## DATA FOR THE TASK

------------------------------------

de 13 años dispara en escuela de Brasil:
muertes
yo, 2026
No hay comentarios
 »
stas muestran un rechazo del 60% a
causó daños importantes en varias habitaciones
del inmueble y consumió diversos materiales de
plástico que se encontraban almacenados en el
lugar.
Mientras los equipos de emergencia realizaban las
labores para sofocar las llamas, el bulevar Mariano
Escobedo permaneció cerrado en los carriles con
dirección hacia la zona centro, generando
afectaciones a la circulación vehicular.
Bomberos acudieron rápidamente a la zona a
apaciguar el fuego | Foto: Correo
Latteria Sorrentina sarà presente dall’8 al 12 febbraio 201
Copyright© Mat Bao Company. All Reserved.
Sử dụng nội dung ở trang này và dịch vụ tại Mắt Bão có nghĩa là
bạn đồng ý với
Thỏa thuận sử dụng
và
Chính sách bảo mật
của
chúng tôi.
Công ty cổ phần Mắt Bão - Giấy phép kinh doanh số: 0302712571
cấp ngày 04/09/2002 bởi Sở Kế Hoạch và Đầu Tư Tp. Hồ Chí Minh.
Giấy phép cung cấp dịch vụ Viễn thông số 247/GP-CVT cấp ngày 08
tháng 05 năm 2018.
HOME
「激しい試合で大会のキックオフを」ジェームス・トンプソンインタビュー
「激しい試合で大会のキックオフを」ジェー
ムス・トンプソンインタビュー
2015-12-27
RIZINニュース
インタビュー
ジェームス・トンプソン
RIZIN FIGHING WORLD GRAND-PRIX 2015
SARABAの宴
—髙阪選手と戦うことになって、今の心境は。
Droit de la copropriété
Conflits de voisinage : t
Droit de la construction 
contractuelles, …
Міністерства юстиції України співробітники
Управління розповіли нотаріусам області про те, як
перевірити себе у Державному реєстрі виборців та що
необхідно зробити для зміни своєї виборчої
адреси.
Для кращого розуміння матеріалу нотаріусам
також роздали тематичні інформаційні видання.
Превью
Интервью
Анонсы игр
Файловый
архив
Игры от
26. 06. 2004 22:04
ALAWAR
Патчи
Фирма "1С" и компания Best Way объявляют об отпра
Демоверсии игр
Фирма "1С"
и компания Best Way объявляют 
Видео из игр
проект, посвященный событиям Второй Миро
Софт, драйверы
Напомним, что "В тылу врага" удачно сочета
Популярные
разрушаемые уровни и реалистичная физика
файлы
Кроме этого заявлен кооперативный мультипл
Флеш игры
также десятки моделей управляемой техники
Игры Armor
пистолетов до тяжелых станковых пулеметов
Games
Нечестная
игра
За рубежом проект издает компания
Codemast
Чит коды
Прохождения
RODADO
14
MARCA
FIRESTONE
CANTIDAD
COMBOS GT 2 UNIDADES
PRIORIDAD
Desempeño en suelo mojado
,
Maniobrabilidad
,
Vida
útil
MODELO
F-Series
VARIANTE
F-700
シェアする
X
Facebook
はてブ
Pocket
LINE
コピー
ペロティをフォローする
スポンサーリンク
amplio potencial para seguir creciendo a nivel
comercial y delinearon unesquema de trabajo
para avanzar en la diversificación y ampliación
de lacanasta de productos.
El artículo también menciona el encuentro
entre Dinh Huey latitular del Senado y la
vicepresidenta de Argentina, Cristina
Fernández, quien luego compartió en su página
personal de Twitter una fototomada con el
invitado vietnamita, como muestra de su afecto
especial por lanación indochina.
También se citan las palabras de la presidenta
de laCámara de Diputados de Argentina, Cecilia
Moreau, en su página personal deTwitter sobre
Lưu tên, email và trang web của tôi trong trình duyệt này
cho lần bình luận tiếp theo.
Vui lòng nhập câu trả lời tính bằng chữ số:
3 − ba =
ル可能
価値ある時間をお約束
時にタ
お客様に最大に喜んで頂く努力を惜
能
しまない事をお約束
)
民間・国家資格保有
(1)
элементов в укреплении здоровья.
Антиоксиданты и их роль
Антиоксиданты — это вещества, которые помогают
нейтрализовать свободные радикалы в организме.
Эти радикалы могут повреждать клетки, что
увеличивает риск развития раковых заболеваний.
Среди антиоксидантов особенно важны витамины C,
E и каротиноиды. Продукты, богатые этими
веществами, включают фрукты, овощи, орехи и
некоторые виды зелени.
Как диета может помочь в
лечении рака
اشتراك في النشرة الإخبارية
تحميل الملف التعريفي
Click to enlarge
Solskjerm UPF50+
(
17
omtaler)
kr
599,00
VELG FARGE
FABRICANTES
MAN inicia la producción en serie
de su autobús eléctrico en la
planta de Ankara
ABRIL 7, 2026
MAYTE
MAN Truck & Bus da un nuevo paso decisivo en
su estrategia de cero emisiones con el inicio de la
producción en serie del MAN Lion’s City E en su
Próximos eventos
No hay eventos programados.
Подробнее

------------------------------------

## EXERCISE DIRECTIONS
Write out the records in full, word for word.

## YOUR SOLUTION
de 13 años dispara en escuela de Brasil:
muertes
yo, 2026
No hay comentarios
 »
stas muestran un rechazo del 60% a
causó daños importantes en varias habitaciones
del inmueble y consumió diversos materiales de
plástico que se encontraban almacenados en el
lugar.
Mientras los equipos de emergencia realizaban las
labores para sofocar las llamas, el bulevar Mariano
Escobedo permaneció cerrado en los carriles con
dirección hacia la zona centro, generando
afectaciones a la circulación vehicular.
Bomberos acudieron rápidamente a la zona a
apaciguar el fuego | Foto: Correo
Latteria Sorrentina sarà presente dall’8 al 12 febbraio 201
Copyright© Mat Bao Company. All Reserved.
Sử dụng nội dung ở trang này và dịch vụ tại Mắt Bão có nghĩa là
bạn đồng ý với
Thỏa thuận sử dụng
và
Chính sách bảo mật
của
chúng tôi.
Công ty cổ phần Mắt Bão - Giấy phép kinh doanh số: 0302712571
cấp ngày 04/09/2002 bởi Sở Kế Hoạch và Đầu Tư Tp. Hồ Chí Minh.
Giấy phép cung cấp dịch vụ Viễn thông số 247/GP-CVT cấp ngày 08
tháng 05 năm 2018.
HOME
「激しい試合で大会のキックオフを」ジェームス・トンプソンインタビュー
「激しい試合で大会のキックオフを」ジェー
ムス・トンプソンインタビュー
2015-12-27
RIZINニュース
インタビュー
ジェームス・トンプソン
RIZIN FIGHING WORLD GRAND-PRIX 2015
SARABAの宴
—髙阪選手と戦うことになって、今の心境は。
Droit de la copropriété
Conflits de voisinage : t
Droit de la construction 
contractuelles, …
Міністерства юстиції України співробітники
Управління розповіли нотаріусам області про те, як
перевірити себе у Державному реєстрі виборців та що
необхідно зробити для зміни своєї виборчої
адреси.
Для кращого розуміння матеріалу нотаріусам
також роздали тематичні інформаційні видання.
Превью
Интервью
Анонсы игр
Файловый
архив
Игры от
26. 06. 2004 22:04
ALAWAR
Патчи
Фирма "1С" и компания Best Way объявляют об отпра
Демоверсии игр
Фирма "1С"
и компания Best Way объявляют 
Видео из игр
проект, посвященный событиям Второй Миро
Софт, драйверы
Напомним, что "В тылу врага" удачно сочета
Популярные
разрушаемые уровни и реалистичная физика
файлы
Кроме этого заявлен кооперативный мультипл
Флеш игры
также десятки моделей управляемой техники
Игры Armor
пистолетов до тяжелых станковых пулеметов
Games
Нечестная
игра
За рубежом проект издает компания
Codemast
Чит коды
Прохождения
RODADO
14
MARCA
FIRESTONE
CANTIDAD
COMBOS GT 2 UNIDADES
PRIORIDAD
Desempeño en suelo mojado
,
Maniobrabilidad
,
Vida
útil
MODELO
F-Series
VARIANTE
F-700
シェアする
X
Facebook
はてブ
Pocket
LINE
コピー
ペロティをフォローする
スポンサーリンク
amplio potencial para seguir creciendo a nivel
comercial y delinearon unesquema de trabajo
para avanzar en la diversificación y ampliación
de lacanasta de productos.
El artículo también menciona el encuentro
entre Dinh Huey latitular del Senado y la
vicepresidenta de Argentina, Cristina
Fernández, quien luego compartió en su página
personal de Twitter una fototomada con el
invitado vietnamita, como muestra de su afecto
especial por lanación indochina.
También se citan las palabras de la presidenta
de laCámara de Diputados de Argentina, Cecilia
Moreau, en su página personal deTwitter sobre
Lưu tên, email và trang web của tôi trong trình duyệt này
cho lần bình luận tiếp theo.
Vui lòng nhập câu trả lời tính bằng chữ số:
3 − ba =
ル可能
価値ある時間をお約束
時にタ
お客様に最大に喜んで頂く努力を惜
能
しまない事をお約束
)
民間・国家資格保有
(1)
элементов в укреплении здоровья.
Антиоксиданты и их роль
Антиоксиданты — это вещества, которые помогают
нейтрализовать свободные радикалы в организме.
Эти радикалы могут повреждать клетки, что
увеличивает риск развития раковых заболеваний.
Среди антиоксидантов особенно важны витамины C,
E и каротиноиды. Продукты, богатые этими
веществами, включают фрукты, овощи, орехи и
некоторые виды зелени.
Как диета может помочь в
лечении рака
اشتراك في النشرة الإخبارية
تحميل الملف التعريفي
Click to enlarge
Solskjerm UPF50+
(
17
omtaler)
kr
599,00
VELG FARGE
FABRICANTES
MAN inicia la producción en serie
de su autobús eléctrico en la
planta de Ankara
ABRIL 7, 2026
MAYTE
MAN Truck & Bus da un nuevo paso decisivo en
su estrategia de cero emisiones con el inicio de la
producción en serie del MAN Lion’s City E en su
Próximos eventos
No hay eventos programados.
Подробнее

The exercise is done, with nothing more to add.